At the forefront of this struggle, the deputy mayor of Orange, Jacques Bompard (Ligue du Sud, ex-National Front, far right), launched a "national petition of mayors and elected officials" on September 21 to oppose gay marriage and demand a "right of withdrawal" if the law were to be adopted.

"It is a law that affects the very structure of our society, as well as everyone’s conscience. It is therefore unacceptable for an elected official to be deprived of the fundamental freedom to not condone something that is not in accordance with his ethics,” reads the petition, which had gathered some 1,252 signatures as of October 10. (Note, France has about 150,000 mayors and deputy mayors throughout the country.)

Given the above, argues the mayor of Orange, "I propose…to introduce, should this dire law regrettably be adopted, an article establishing a right of withdrawal under a conscience clause for mayors and deputy mayors who wish it."

As the list of signatories is not public, it is impossible to verify that petitioners are indeed mayors or deputies, all authorized to preside over town hall marriage ceremonies. But a number of voices, from the UMP (Union pour un Mouvement Populaire, center right) as well as the extreme right, have been raised expressing similar sentiments. The UMP mayor of the eighth arrondissement of Paris, François Lebel, said he would refuse to comply, as did Corsican mayor Charles-Antoine Casanova. Ditto for the mayor of Montfermeil, Xavier Lemoine, a member of Christine Boutin’s Christian Democratic Party.

"This is categorical. For me to perform a gay marriage ceremony is out of the question," said Raymond Couderc, UMP mayor of Béziers (Hérault), to Sipa (press agency). "If there is no conscience clause, I will place myself outside the law,” he stormed.

Groundswell or marginal dissent, it is true the Collectif des maires pour l’enfance (Mayors’ Collective for Children) decided to send a letter to 150,000 mayors and deputy mayors of France to consult them on the gay marriage bill. "We asked them if they are in favor of a mayors’ consultation before any family reform, if they are for or against gay marriage, and whether they would like to have a conscience clause that allows them not to perform these ceremonies," said Philippe Gosselin, the UMP deputy mayor from Manche.

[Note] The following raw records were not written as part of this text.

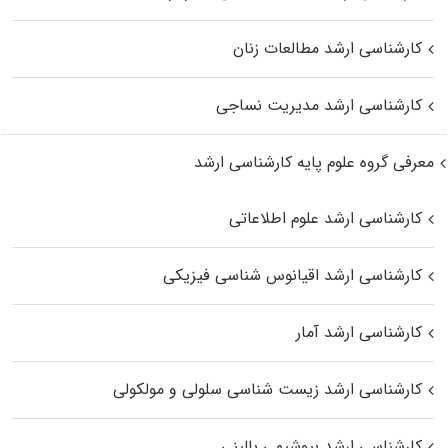
کارشناسی ارشد مطالعات زنان
کارشناسی ارشد مدیریت نساجی
معرفی گروه علوم پایه کارشناسی ارشد
کارشناسی ارشد علوم اطلاعاتی
کارشناسی ارشد اقیانوس‌ شناسی فیزیکی
کارشناسی ارشد آمار
کارشناسی ارشد زیست شناسی سلولی و مولکولی
کارشناسی ارشد بیوشیمی بالینی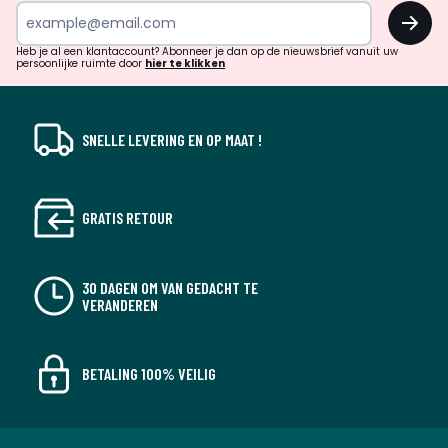
inspiratie
OK
en
!
verrassingen?
Heb je al een klantaccount? Abonneer je dan op de nieuwsbrief vanuit uw
persoonlijke ruimte door
hier te klikken
SNELLE LEVERING EN OP MAAT !
GRATIS RETOUR
30 DAGEN OM VAN GEDACHT TE
VERANDEREN
BETALING 100% VEILIG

The Collective was founded in 2006 to obtain a consultation of mayors before any legislative or regulatory changes in family policy. As of five years ago, it included 12,585 mayors, a third of the total number, according to Gosselin.

For its part, the UMP has not openly taken a stand on the refusal to conduct civil marriages in town halls. But the conservative party, which held an executive committee meeting this Wednesday, has once again demanded that the government hold a “parliamentary assembly on the family,” in order to discuss, in particular, the issue of gay marriage.

According to the secretary general of the UMP, such consultation is likely to "reduce the risk of blunders on a topic that today generates much debate, opposition and tension."

At first, the junior minister for families, Dominique Bertinotti, clearly excluded the idea that mayors, regardless of their political affiliation, could oppose the implementation of the law. "There is no reason for local exceptions. We can’t both ask our citizens to be very respectful of the law and, once elected to serve the Republic, be exempt," she stated decisively as she left this Wednesday’s Council of Ministers’ meeting.

However, if some were to refuse to marry two people of the same sex, mayors would always have "the possibility of having deputies who can do it" in their place, she said more moderately. It is already a fact that civil marriages can be performed either by the mayor or by one of his deputies.

When he was questioned, Prime Minister Jean-Marc Ayrault also played the appeasement card. "I think the mayors who represent the state -- I know many, I myself was mayor, I know their sense of the public interest -- are careful to respect the laws passed by the Republic. If a mayor says, as a personal statement, I don’t want to perform this marriage, in any case marriages will be performed everywhere. If it’s not the mayor, if it’s a deputy, I respect that,” he declared.